*PROMPT*:
Every entry should be reproduced precisely, with each picture left out.

*DATA EXCERPTS*:
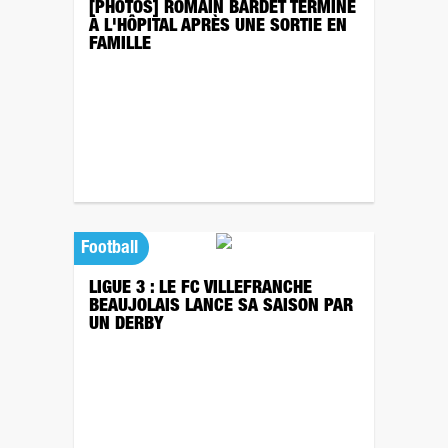
[PHOTOS] ROMAIN BARDET TERMINE
À L'HÔPITAL APRÈS UNE SORTIE EN
FAMILLE
Football
LIGUE 3 : LE FC VILLEFRANCHE
BEAUJOLAIS LANCE SA SAISON PAR
UN DERBY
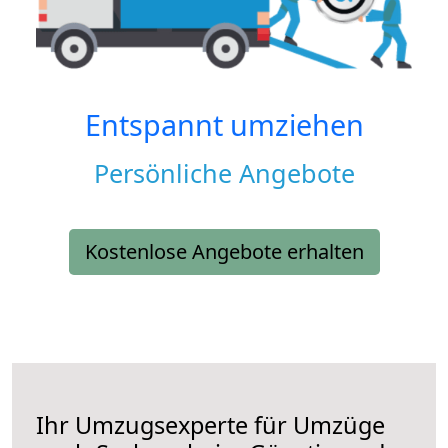
Entspannt umziehen
Persönliche Angebote
Kostenlose Angebote erhalten
Ihr Umzugsexperte für Umzüge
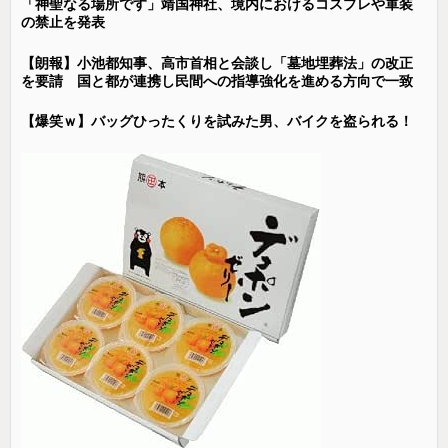
「神聖なる場所です」靖国神社、境内におけるコスプレや軍装
の禁止を発表
【朗報】小池都知事、高市首相と会談し「墓地埋葬法」の改正
を要請 国と都が連携し民間への指導強化を進める方向で一致
【爆笑ｗ】バッグひったくりを試みた男、バイクを盗られる！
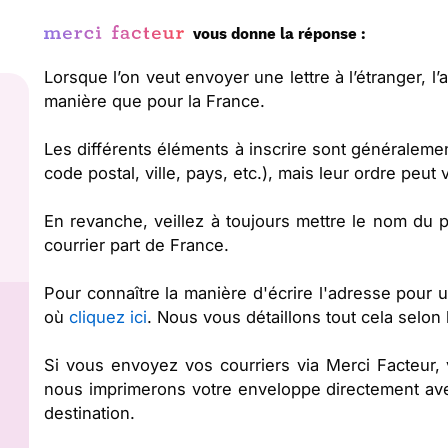
vous donne la réponse :
Lorsque l’on veut envoyer une lettre à l’étranger, 
manière que pour la France.
Les différents éléments à inscrire sont généraleme
code postal, ville, pays, etc.), mais leur ordre peut 
En revanche, veillez à toujours mettre le nom du pa
courrier part de France.
Pour connaître la manière d'écrire l'adresse pour
où
cliquez ici
. Nous vous détaillons tout cela selon 
Si vous envoyez vos courriers via Merci Facteur
nous imprimerons votre enveloppe directement ave
destination.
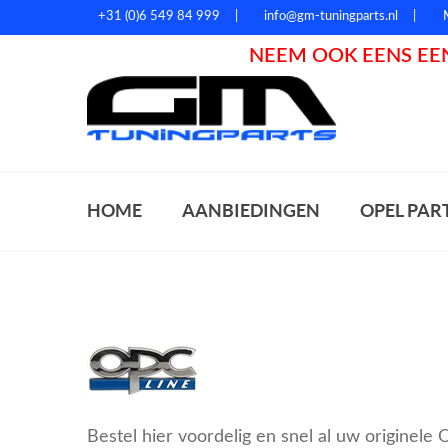
+31 (0)6 549 84 999
info@gm-tuningparts.nl
NEEM OOK EENS EEN
Zoeke
HOME
AANBIEDINGEN
OPEL PAR
Bestel hier voordelig en snel al uw originel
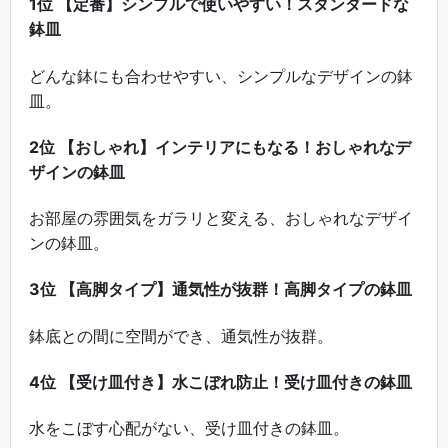
1位 【定番】シンプルで使いやすい！スタンダードな
鉢皿
どんな鉢にも合わせやすい、シンプルなデザインの鉢
皿。
2位 【おしゃれ】インテリアにもなる！おしゃれなデ
ザインの鉢皿
お部屋の雰囲気をガラリと変える、おしゃれなデザイ
ンの鉢皿。
3位 【高脚タイプ】通気性が抜群！高脚タイプの鉢皿
鉢底との間に空間ができ、通気性が抜群。
4位 【受け皿付き】水こぼれ防止！受け皿付きの鉢皿
水をこぼす心配がない、受け皿付きの鉢皿。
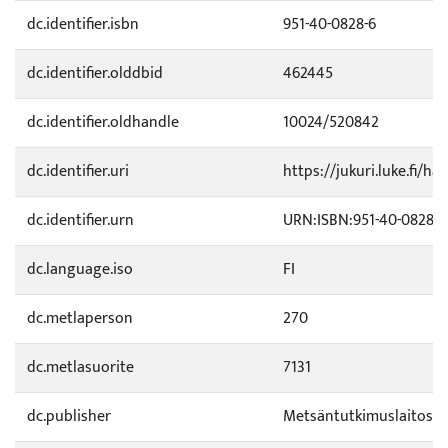
dc.identifier.isbn
951-40-0828-6
dc.identifier.olddbid
462445
dc.identifier.oldhandle
10024/520842
dc.identifier.uri
https://jukuri.luke.fi/ha
dc.identifier.urn
URN:ISBN:951-40-0828-6
dc.language.iso
FI
dc.metlaperson
270
dc.metlasuorite
7131
dc.publisher
Metsäntutkimuslaitos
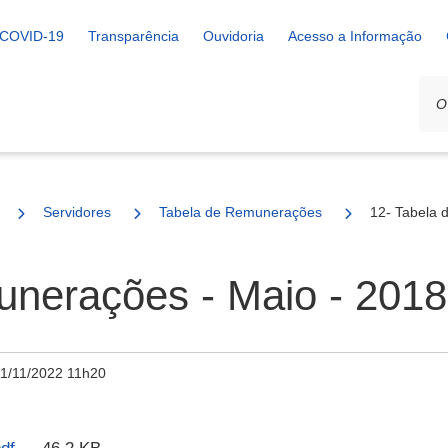
COVID-19
Transparência
Ouvidoria
Acesso a Informação
Servidores
Tabela de Remunerações
12- Tabela 
unerações - Maio - 2018
11/11/2022 11h20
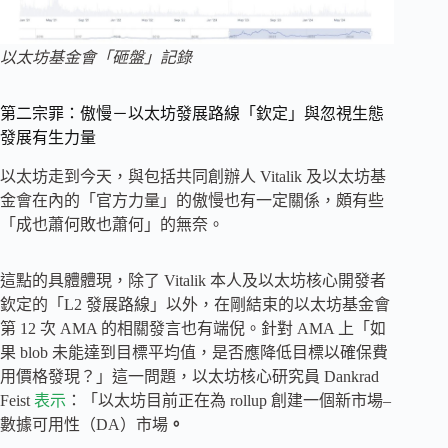
以太坊基金會「砸盤」記錄
第二宗罪：傲慢－以太坊發展路線「欽定」與忽視生態
發展有生力量
以太坊走到今天，與包括共同創辦人 Vitalik 及以太坊基
金會在內的「官方力量」的傲慢也有一定關係，頗有些
「成也蕭何敗也蕭何」的無奈。
這點的具體體現，除了 Vitalik 本人及以太坊核心開發者
欽定的「L2 發展路線」以外，在剛結束的以太坊基金會
第 12 次 AMA 的相關發言也有端倪。針對 AMA 上「如
果 blob 未能達到目標平均值，是否應降低目標以確保費
用價格發現？」這一問題，以太坊核心研究員 Dankrad
Feist
表示
：「以太坊目前正在為 rollup 創建一個新市場–
數據可用性（DA）市場
。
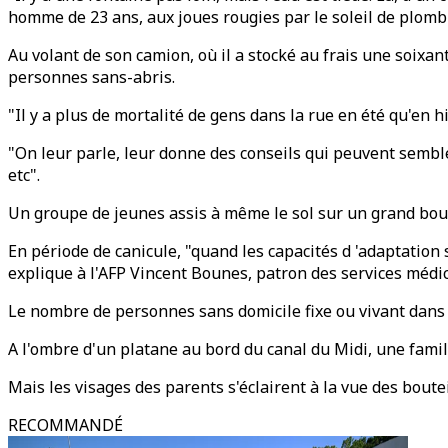
homme de 23 ans, aux joues rougies par le soleil de plomb q
Au volant de son camion, où il a stocké au frais une soixan
personnes sans-abris.
"Il y a plus de mortalité de gens dans la rue en été qu'en
"On leur parle, leur donne des conseils qui peuvent semble
etc".
Un groupe de jeunes assis à même le sol sur un grand boule
En période de canicule, "quand les capacités d 'adaptation
explique à l'AFP Vincent Bounes, patron des services médi
Le nombre de personnes sans domicile fixe ou vivant dans 
A l'ombre d'un platane au bord du canal du Midi, une famill
Mais les visages des parents s'éclairent à la vue des boutei
RECOMMANDÉ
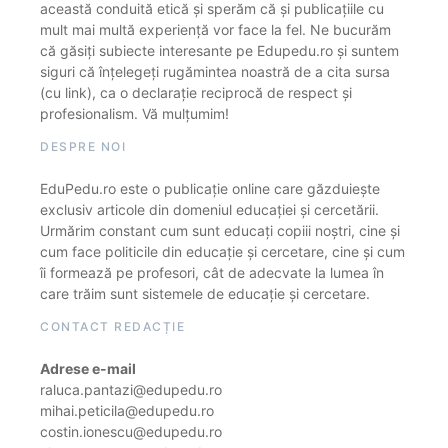
această conduită etică și sperăm că și publicațiile cu
mult mai multă experiență vor face la fel. Ne bucurăm
că găsiți subiecte interesante pe Edupedu.ro și suntem
siguri că înțelegeți rugămintea noastră de a cita sursa
(cu link), ca o declarație reciprocă de respect și
profesionalism. Vă mulțumim!
DESPRE NOI
EduPedu.ro este o publicație online care găzduiește
exclusiv articole din domeniul educației și cercetării.
Urmărim constant cum sunt educați copiii noștri, cine și
cum face politicile din educație și cercetare, cine și cum
îi formează pe profesori, cât de adecvate la lumea în
care trăim sunt sistemele de educație și cercetare.
CONTACT REDACȚIE
Adrese e-mail
raluca.pantazi@edupedu.ro
mihai.peticila@edupedu.ro
costin.ionescu@edupedu.ro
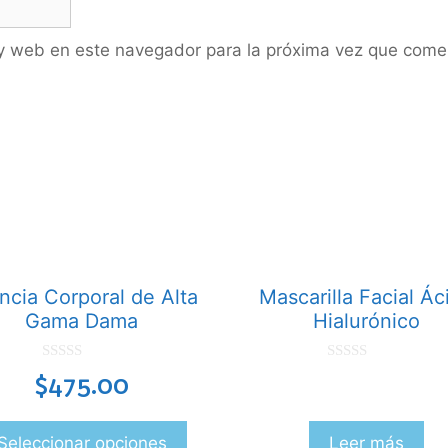
 y web en este navegador para la próxima vez que come
ncia Corporal de Alta
Mascarilla Facial Ác
Gama Dama
Hialurónico
0
0
$
475.00
d
d
e
e
5
5
Seleccionar opciones
Leer más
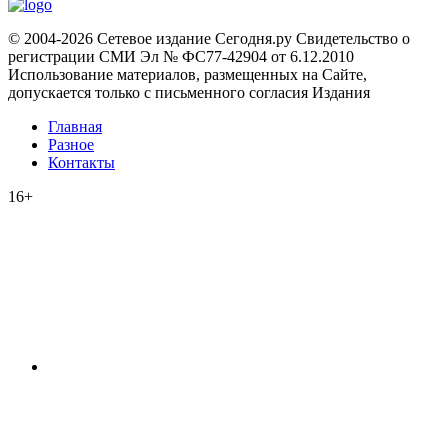
© 2004-2026 Сетевое издание Сегодня.ру Свидетельство о
регистрации СМИ Эл № ФС77-42904 от 6.12.2010
Использование материалов, размещенных на Сайте,
допускается только с письменного согласия Издания
Главная
Разное
Контакты
16+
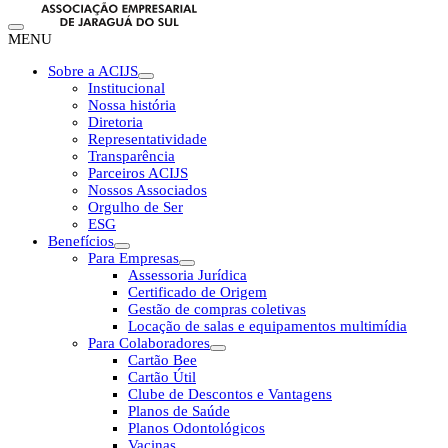
MENU
Sobre a ACIJS
Institucional
Nossa história
Diretoria
Representatividade
Transparência
Parceiros ACIJS
Nossos Associados
Orgulho de Ser
ESG
Benefícios
Para Empresas
Assessoria Jurídica
Certificado de Origem
Gestão de compras coletivas
Locação de salas e equipamentos multimídia
Para Colaboradores
Cartão Bee
Cartão Útil
Clube de Descontos e Vantagens
Planos de Saúde
Planos Odontológicos
Vacinas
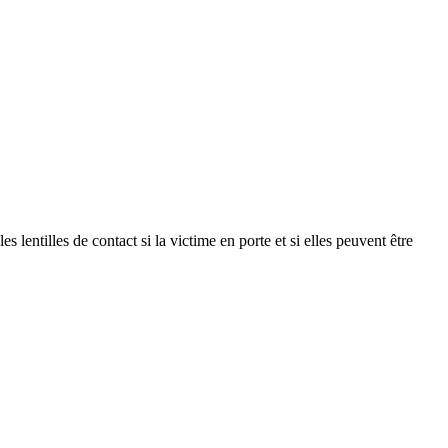
les de contact si la victime en porte et si elles peuvent être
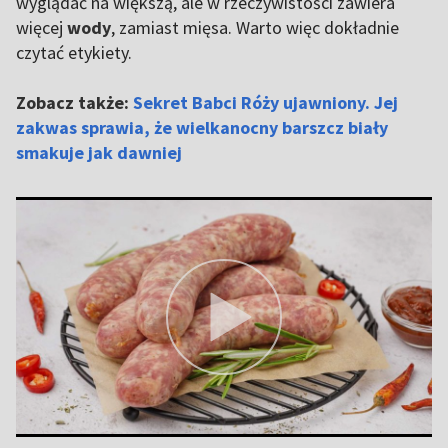
wyglądać na większą, ale w rzeczywistości zawiera
więcej
wody
, zamiast mięsa. Warto więc dokładnie
czytać etykiety.
Zobacz także:
Sekret Babci Róży ujawniony. Jej
zakwas sprawia, że wielkanocny barszcz biały
smakuje jak dawniej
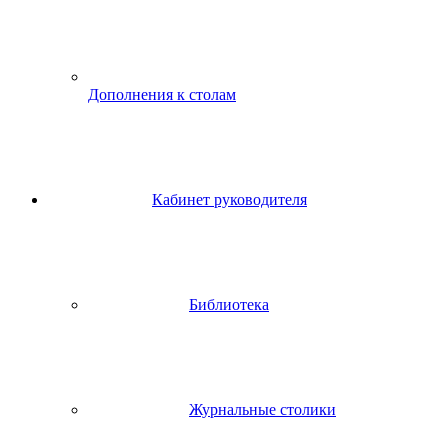
Дополнения к столам
Кабинет руководителя
Библиотека
Журнальные столики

*SOLVED PROBLEM*:
[PHOTOS] ROMAIN BARDET TERMINE
À L'HÔPITAL APRÈS UNE SORTIE EN
FAMILLE
Football
LIGUE 3 : LE FC VILLEFRANCHE
BEAUJOLAIS LANCE SA SAISON PAR
UN DERBY
Entspannt umziehen
Persönliche Angebote
Kostenlose Angebote erhalten
Ihr Umzugsexperte für Umzüge
「神聖なる場所です」靖国神社、境内におけるコスプレや軍装
の禁止を発表
【朗報】小池都知事、高市首相と会談し「墓地埋葬法」の改正
を要請 国と都が連携し民間への指導強化を進める方向で一致
【爆笑ｗ】バッグひったくりを試みた男、バイクを盗られる！
vous donne la réponse :
Lorsque l’on veut envoyer une lettre à l’étranger, 
manière que pour la France.
Les différents éléments à inscrire sont généraleme
code postal, ville, pays, etc.), mais leur ordre peut 
En revanche, veillez à toujours mettre le nom du pa
courrier part de France.
Pour connaître la manière d'écrire l'adresse pour
où
cliquez ici
. Nous vous détaillons tout cela selon 
Si vous envoyez vos courriers via Merci Facteur
nous imprimerons votre enveloppe directement ave
destination.
+31 (0)6 549 84 999
info@gm-tuningparts.nl
NEEM OOK EENS EEN
Zoeke
HOME
AANBIEDINGEN
OPEL PAR
Bestel hier voordelig en snel al uw originel
1位 【定番】シンプルで使いやすい！スタンダードな
鉢皿
どんな鉢にも合わせやすい、シンプルなデザインの鉢
皿。
2位 【おしゃれ】インテリアにもなる！おしゃれなデ
ザインの鉢皿
お部屋の雰囲気をガラリと変える、おしゃれなデザイ
ンの鉢皿。
3位 【高脚タイプ】通気性が抜群！高脚タイプの鉢皿
鉢底との間に空間ができ、通気性が抜群。
4位 【受け皿付き】水こぼれ防止！受け皿付きの鉢皿
水をこぼす心配がない、受け皿付きの鉢皿。
dc.identifier.isbn
951-40-0828-6
dc.identifier.olddbid
462445
dc.identifier.oldhandle
10024/520842
dc.identifier.uri
https://jukuri.luke.fi/ha
dc.identifier.urn
URN:ISBN:951-40-0828-6
dc.language.iso
FI
dc.metlaperson
270
dc.metlasuorite
7131
dc.publisher
Metsäntutkimuslaitos
COVID-19
Transparência
Ouvidoria
Acesso a Informação
Servidores
Tabela de Remunerações
12- Tabela 
unerações - Maio - 2018
11/11/2022 11h20
以太坊基金會「砸盤」記錄
第二宗罪：傲慢－以太坊發展路線「欽定」與忽視生態
發展有生力量
以太坊走到今天，與包括共同創辦人 Vitalik 及以太坊基
金會在內的「官方力量」的傲慢也有一定關係，頗有些
「成也蕭何敗也蕭何」的無奈。
這點的具體體現，除了 Vitalik 本人及以太坊核心開發者
欽定的「L2 發展路線」以外，在剛結束的以太坊基金會
第 12 次 AMA 的相關發言也有端倪。針對 AMA 上「如
果 blob 未能達到目標平均值，是否應降低目標以確保費
用價格發現？」這一問題，以太坊核心研究員 Dankrad
Feist
表示
：「以太坊目前正在為 rollup 創建一個新市場–
數據可用性（DA）市場
。
homme de 23 ans, aux joues rougies par le soleil de plomb q
Au volant de son camion, où il a stocké au frais une soixan
personnes sans-abris.
"Il y a plus de mortalité de gens dans la rue en été qu'en
"On leur parle, leur donne des conseils qui peuvent semble
etc".
Un groupe de jeunes assis à même le sol sur un grand boule
En période de canicule, "quand les capacités d 'adaptation
explique à l'AFP Vincent Bounes, patron des services médi
Le nombre de personnes sans domicile fixe ou vivant dans 
A l'ombre d'un platane au bord du canal du Midi, une famill
Mais les visages des parents s'éclairent à la vue des boutei
RECOMMANDÉ
această conduită etică și sperăm că și publicațiile cu
mult mai multă experiență vor face la fel. Ne bucurăm
că găsiți subiecte interesante pe Edupedu.ro și suntem
siguri că înțelegeți rugămintea noastră de a cita sursa
(cu link), ca o declarație reciprocă de respect și
profesionalism. Vă mulțumim!
DESPRE NOI
EduPedu.ro este o publicație online care găzduiește
exclusiv articole din domeniul educației și cercetării.
Urmărim constant cum sunt educați copiii noștri, cine și
cum face politicile din educație și cercetare, cine și cum
îi formează pe profesori, cât de adecvate la lumea în
care trăim sunt sistemele de educație și cercetare.
CONTACT REDACȚIE
Adrese e-mail
raluca.pantazi@edupedu.ro
mihai.peticila@edupedu.ro
costin.ionescu@edupedu.ro
 y web en este navegador para la próxima vez que come
ncia Corporal de Alta
Mascarilla Facial Ác
Gama Dama
Hialurónico
0
0
$
475.00
d
d
e
e
5
5
Seleccionar opciones
Leer más
© 2004-2026 Сетевое издание Сегодня.ру Свидетельство о
регистрации СМИ Эл № ФС77-42904 от 6.12.2010
Использование материалов, размещенных на Сайте,
допускается только с письменного согласия Издания
Главная
Разное
Контакты
16+
MENU
Sobre a ACIJS
Institucional
Nossa história
Diretoria
Representatividade
Transparência
Parceiros ACIJS
Nossos Associados
Orgulho de Ser
ESG
Benefícios
Para Empresas
Assessoria Jurídica
Certificado de Origem
Gestão de compras coletivas
Locação de salas e equipamentos multimídia
Para Colaboradores
Cartão Bee
Cartão Útil
Clube de Descontos e Vantagens
Planos de Saúde
Planos Odontológicos
Vacinas
les de contact si la victime en porte et si elles peuvent être
wyglądać na większą, ale w rzeczywistości zawiera
więcej
wody
, zamiast mięsa. Warto więc dokładnie
czytać etykiety.
Zobacz także:
Sekret Babci Róży ujawniony. Jej
zakwas sprawia, że wielkanocny barszcz biały
smakuje jak dawniej
Дополнения к столам
Кабинет руководителя
Библиотека
Журнальные столики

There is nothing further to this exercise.